▶ [WHAT THIS TASK INVOLVES]
Skip the pictures. Output only the lines below starting at the line with "Member News" and ending at the line with "pated to have.", both ends included, exactly as they are.

Page images and extracted text:
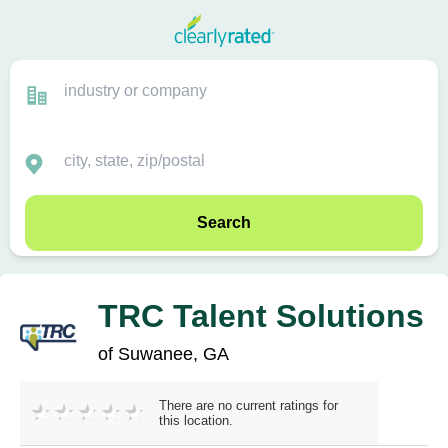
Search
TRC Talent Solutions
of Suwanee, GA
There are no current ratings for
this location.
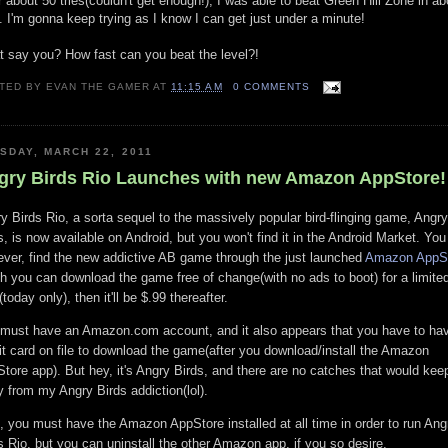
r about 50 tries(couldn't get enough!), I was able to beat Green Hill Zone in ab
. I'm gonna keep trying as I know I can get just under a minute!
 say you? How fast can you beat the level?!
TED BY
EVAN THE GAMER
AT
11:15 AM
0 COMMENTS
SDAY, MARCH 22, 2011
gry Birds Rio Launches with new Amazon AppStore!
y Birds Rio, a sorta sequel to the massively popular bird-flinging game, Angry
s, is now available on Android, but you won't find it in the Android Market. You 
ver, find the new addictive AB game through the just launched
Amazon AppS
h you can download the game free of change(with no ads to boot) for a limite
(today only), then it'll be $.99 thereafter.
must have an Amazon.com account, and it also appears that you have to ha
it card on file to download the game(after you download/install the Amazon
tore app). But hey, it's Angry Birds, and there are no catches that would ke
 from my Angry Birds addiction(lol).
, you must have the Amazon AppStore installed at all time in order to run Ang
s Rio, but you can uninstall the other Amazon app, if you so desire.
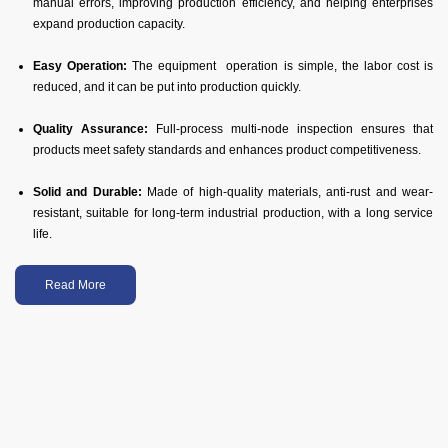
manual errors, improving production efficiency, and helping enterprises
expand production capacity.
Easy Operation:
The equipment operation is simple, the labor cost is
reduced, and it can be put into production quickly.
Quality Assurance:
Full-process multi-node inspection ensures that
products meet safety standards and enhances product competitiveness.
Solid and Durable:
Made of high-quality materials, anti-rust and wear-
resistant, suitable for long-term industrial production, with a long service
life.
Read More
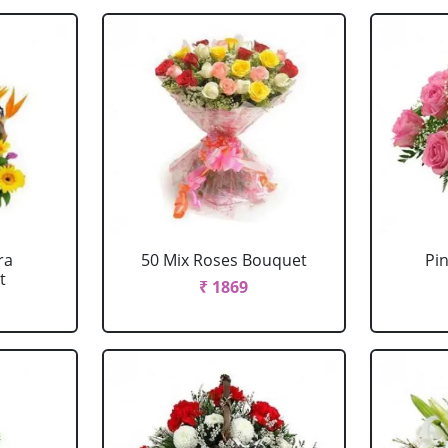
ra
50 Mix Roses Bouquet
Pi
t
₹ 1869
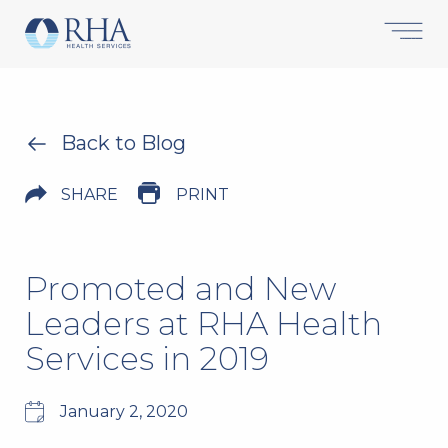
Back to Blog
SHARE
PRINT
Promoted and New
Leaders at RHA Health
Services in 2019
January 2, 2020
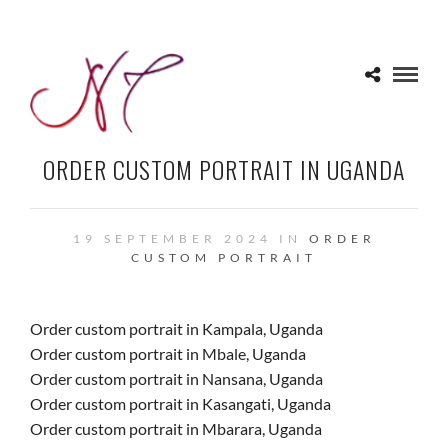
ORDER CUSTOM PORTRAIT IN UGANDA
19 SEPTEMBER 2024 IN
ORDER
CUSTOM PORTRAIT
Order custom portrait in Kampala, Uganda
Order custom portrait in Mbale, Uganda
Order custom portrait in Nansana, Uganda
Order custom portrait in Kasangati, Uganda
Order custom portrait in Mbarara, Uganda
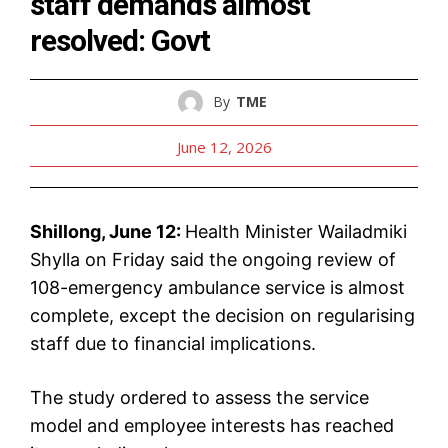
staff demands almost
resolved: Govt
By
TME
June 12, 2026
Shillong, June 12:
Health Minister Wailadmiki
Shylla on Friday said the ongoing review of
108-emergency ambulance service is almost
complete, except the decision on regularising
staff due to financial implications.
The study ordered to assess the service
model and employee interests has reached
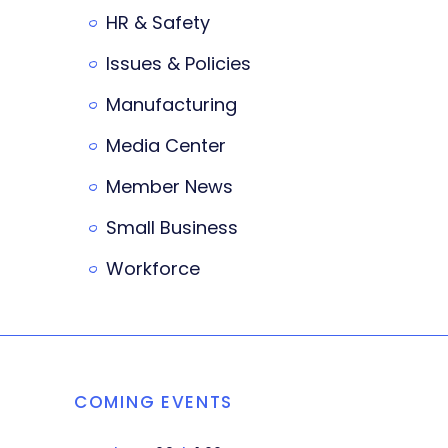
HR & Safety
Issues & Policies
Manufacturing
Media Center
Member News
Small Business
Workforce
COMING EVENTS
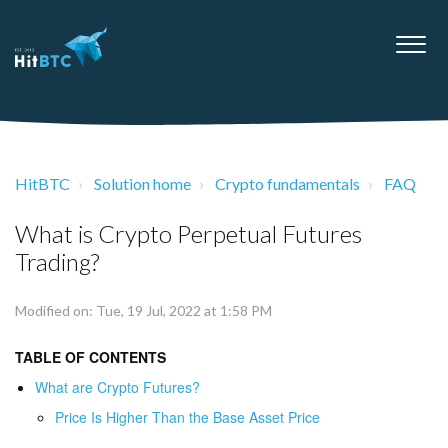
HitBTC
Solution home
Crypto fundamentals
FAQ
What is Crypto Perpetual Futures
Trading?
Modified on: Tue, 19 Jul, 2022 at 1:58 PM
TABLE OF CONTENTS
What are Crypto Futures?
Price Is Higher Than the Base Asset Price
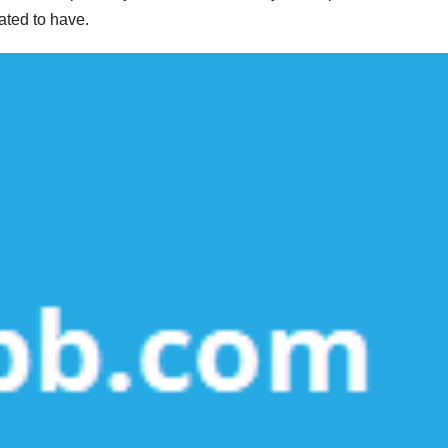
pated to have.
---
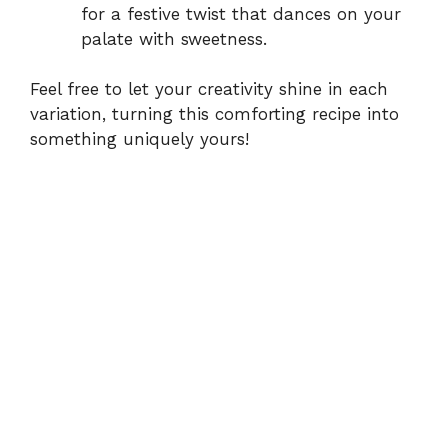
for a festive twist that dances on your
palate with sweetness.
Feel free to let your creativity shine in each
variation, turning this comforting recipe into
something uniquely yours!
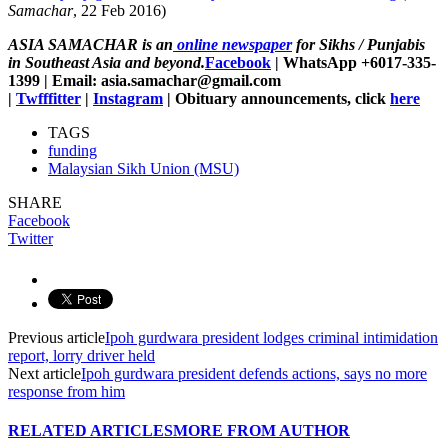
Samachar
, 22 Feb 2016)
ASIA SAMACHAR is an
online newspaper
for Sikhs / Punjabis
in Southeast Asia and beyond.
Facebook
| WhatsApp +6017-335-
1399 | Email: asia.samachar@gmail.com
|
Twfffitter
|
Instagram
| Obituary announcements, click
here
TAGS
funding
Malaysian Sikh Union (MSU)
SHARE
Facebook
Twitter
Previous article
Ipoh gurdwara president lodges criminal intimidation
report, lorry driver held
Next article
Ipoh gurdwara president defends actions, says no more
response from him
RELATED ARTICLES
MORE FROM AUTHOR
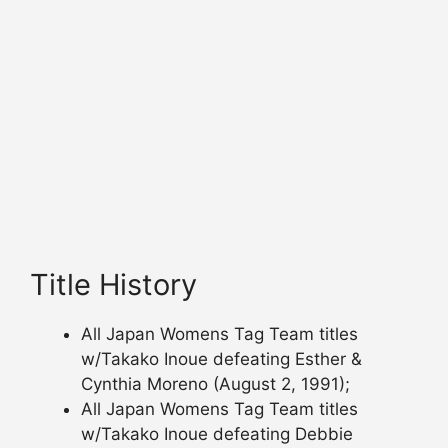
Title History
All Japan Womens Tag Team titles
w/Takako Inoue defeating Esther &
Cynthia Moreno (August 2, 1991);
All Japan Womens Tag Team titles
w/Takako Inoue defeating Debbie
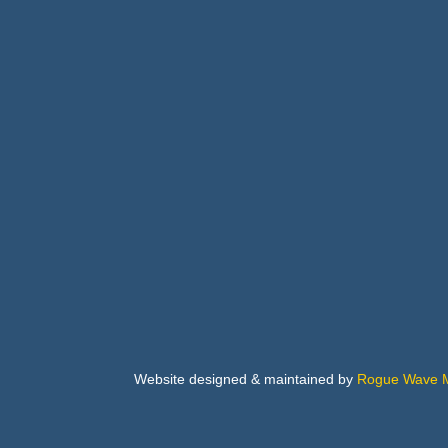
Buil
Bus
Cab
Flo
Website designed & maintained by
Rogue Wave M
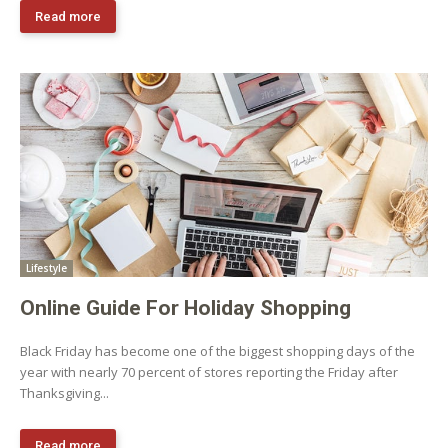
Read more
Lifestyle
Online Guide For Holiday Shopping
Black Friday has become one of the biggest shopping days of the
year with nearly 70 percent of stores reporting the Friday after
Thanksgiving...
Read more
* * *
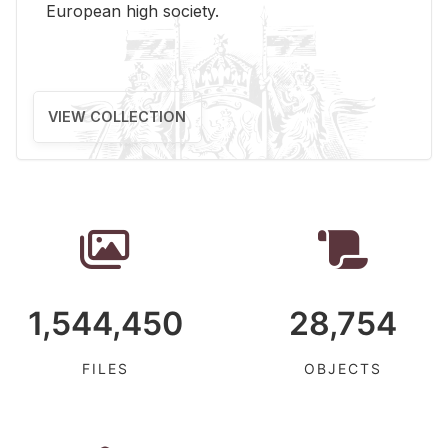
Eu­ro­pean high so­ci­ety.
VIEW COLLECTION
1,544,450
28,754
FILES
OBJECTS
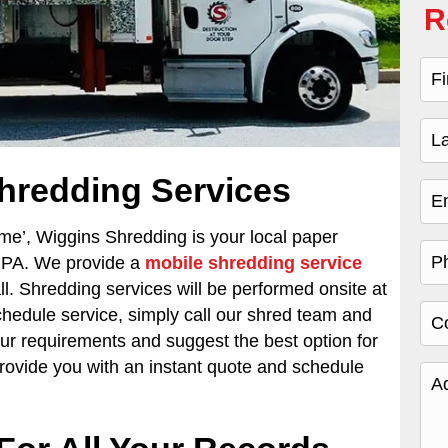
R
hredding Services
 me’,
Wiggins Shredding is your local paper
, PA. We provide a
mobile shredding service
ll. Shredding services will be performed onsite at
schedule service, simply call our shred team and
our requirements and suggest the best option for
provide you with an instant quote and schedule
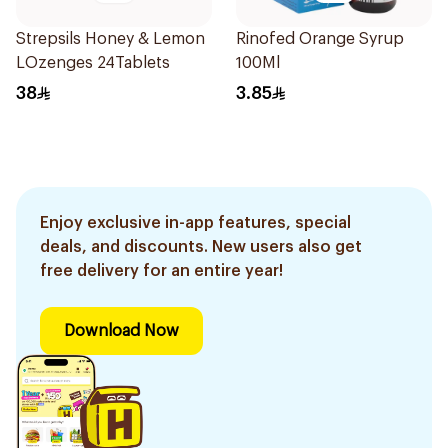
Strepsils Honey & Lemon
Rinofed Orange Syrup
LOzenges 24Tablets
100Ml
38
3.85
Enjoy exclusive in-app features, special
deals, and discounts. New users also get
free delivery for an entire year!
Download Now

▶ [RESULT OF THIS TASK]
Member News
Small Business
Workforce
COMING EVENTS
HitBTC
Solution home
Crypto fundamentals
FAQ
What is Crypto Perpetual Futures
Trading?
Modified on: Tue, 19 Jul, 2022 at 1:58 PM
TABLE OF CONTENTS
What are Crypto Futures?
Price Is Higher Than the Base Asset Price
pated to have.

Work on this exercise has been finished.